(Extracted records)
---
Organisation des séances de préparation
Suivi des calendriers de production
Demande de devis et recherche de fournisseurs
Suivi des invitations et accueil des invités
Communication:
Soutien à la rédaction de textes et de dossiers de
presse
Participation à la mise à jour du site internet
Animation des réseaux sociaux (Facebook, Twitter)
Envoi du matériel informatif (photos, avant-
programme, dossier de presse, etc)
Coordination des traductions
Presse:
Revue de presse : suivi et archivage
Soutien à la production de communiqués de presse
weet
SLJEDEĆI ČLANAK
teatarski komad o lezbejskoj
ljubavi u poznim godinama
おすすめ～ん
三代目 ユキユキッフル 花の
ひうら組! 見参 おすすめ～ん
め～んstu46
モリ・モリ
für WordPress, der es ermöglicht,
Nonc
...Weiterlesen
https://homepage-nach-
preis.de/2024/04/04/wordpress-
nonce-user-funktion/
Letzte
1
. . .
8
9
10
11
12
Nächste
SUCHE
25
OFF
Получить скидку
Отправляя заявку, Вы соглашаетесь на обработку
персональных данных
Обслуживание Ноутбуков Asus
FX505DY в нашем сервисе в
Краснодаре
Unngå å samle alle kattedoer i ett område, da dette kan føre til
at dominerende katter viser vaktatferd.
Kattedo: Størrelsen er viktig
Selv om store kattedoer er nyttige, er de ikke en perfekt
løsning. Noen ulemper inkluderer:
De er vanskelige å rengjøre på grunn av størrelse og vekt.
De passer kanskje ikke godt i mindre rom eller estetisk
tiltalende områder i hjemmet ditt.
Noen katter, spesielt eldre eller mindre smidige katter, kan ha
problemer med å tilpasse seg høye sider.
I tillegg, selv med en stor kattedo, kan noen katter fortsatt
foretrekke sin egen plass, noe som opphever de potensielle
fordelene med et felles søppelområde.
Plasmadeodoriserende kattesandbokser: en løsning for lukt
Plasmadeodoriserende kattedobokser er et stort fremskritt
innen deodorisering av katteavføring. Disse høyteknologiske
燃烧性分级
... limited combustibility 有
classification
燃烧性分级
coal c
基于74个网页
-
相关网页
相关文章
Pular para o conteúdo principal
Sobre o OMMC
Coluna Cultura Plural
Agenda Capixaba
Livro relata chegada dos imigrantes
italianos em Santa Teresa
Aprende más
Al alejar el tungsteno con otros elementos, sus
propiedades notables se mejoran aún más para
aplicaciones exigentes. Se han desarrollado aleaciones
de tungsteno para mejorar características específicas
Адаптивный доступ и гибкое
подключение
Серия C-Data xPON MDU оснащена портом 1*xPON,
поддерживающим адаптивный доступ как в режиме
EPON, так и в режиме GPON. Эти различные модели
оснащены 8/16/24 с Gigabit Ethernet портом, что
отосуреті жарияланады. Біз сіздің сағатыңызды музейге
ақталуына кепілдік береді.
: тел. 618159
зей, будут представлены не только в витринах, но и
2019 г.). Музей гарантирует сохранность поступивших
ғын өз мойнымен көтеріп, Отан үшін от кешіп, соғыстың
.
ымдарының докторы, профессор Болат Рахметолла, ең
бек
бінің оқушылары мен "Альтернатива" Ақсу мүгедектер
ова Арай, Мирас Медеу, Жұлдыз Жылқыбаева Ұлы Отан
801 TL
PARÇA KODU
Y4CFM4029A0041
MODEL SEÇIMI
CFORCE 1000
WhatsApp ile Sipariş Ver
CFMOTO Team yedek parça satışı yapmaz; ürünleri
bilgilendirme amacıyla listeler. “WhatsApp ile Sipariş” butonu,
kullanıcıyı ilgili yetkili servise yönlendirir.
---
● **What you have to do**
The records above need to be transcribed in full. Keep every character unchanged.

● **Completed task**
Organisation des séances de préparation
Suivi des calendriers de production
Demande de devis et recherche de fournisseurs
Suivi des invitations et accueil des invités
Communication:
Soutien à la rédaction de textes et de dossiers de
presse
Participation à la mise à jour du site internet
Animation des réseaux sociaux (Facebook, Twitter)
Envoi du matériel informatif (photos, avant-
programme, dossier de presse, etc)
Coordination des traductions
Presse:
Revue de presse : suivi et archivage
Soutien à la production de communiqués de presse
weet
SLJEDEĆI ČLANAK
teatarski komad o lezbejskoj
ljubavi u poznim godinama
おすすめ～ん
三代目 ユキユキッフル 花の
ひうら組! 見参 おすすめ～ん
め～んstu46
モリ・モリ
für WordPress, der es ermöglicht,
Nonc
...Weiterlesen
https://homepage-nach-
preis.de/2024/04/04/wordpress-
nonce-user-funktion/
Letzte
1
. . .
8
9
10
11
12
Nächste
SUCHE
25
OFF
Получить скидку
Отправляя заявку, Вы соглашаетесь на обработку
персональных данных
Обслуживание Ноутбуков Asus
FX505DY в нашем сервисе в
Краснодаре
Unngå å samle alle kattedoer i ett område, da dette kan føre til
at dominerende katter viser vaktatferd.
Kattedo: Størrelsen er viktig
Selv om store kattedoer er nyttige, er de ikke en perfekt
løsning. Noen ulemper inkluderer:
De er vanskelige å rengjøre på grunn av størrelse og vekt.
De passer kanskje ikke godt i mindre rom eller estetisk
tiltalende områder i hjemmet ditt.
Noen katter, spesielt eldre eller mindre smidige katter, kan ha
problemer med å tilpasse seg høye sider.
I tillegg, selv med en stor kattedo, kan noen katter fortsatt
foretrekke sin egen plass, noe som opphever de potensielle
fordelene med et felles søppelområde.
Plasmadeodoriserende kattesandbokser: en løsning for lukt
Plasmadeodoriserende kattedobokser er et stort fremskritt
innen deodorisering av katteavføring. Disse høyteknologiske
燃烧性分级
... limited combustibility 有
classification
燃烧性分级
coal c
基于74个网页
-
相关网页
相关文章
Pular para o conteúdo principal
Sobre o OMMC
Coluna Cultura Plural
Agenda Capixaba
Livro relata chegada dos imigrantes
italianos em Santa Teresa
Aprende más
Al alejar el tungsteno con otros elementos, sus
propiedades notables se mejoran aún más para
aplicaciones exigentes. Se han desarrollado aleaciones
de tungsteno para mejorar características específicas
Адаптивный доступ и гибкое
подключение
Серия C-Data xPON MDU оснащена портом 1*xPON,
поддерживающим адаптивный доступ как в режиме
EPON, так и в режиме GPON. Эти различные модели
оснащены 8/16/24 с Gigabit Ethernet портом, что
отосуреті жарияланады. Біз сіздің сағатыңызды музейге
ақталуына кепілдік береді.
: тел. 618159
зей, будут представлены не только в витринах, но и
2019 г.). Музей гарантирует сохранность поступивших
ғын өз мойнымен көтеріп, Отан үшін от кешіп, соғыстың
.
ымдарының докторы, профессор Болат Рахметолла, ең
бек
бінің оқушылары мен "Альтернатива" Ақсу мүгедектер
ова Арай, Мирас Медеу, Жұлдыз Жылқыбаева Ұлы Отан
801 TL
PARÇA KODU
Y4CFM4029A0041
MODEL SEÇIMI
CFORCE 1000
WhatsApp ile Sipariş Ver
CFMOTO Team yedek parça satışı yapmaz; ürünleri
bilgilendirme amacıyla listeler. “WhatsApp ile Sipariş” butonu,
kullanıcıyı ilgili yetkili servise yönlendirir.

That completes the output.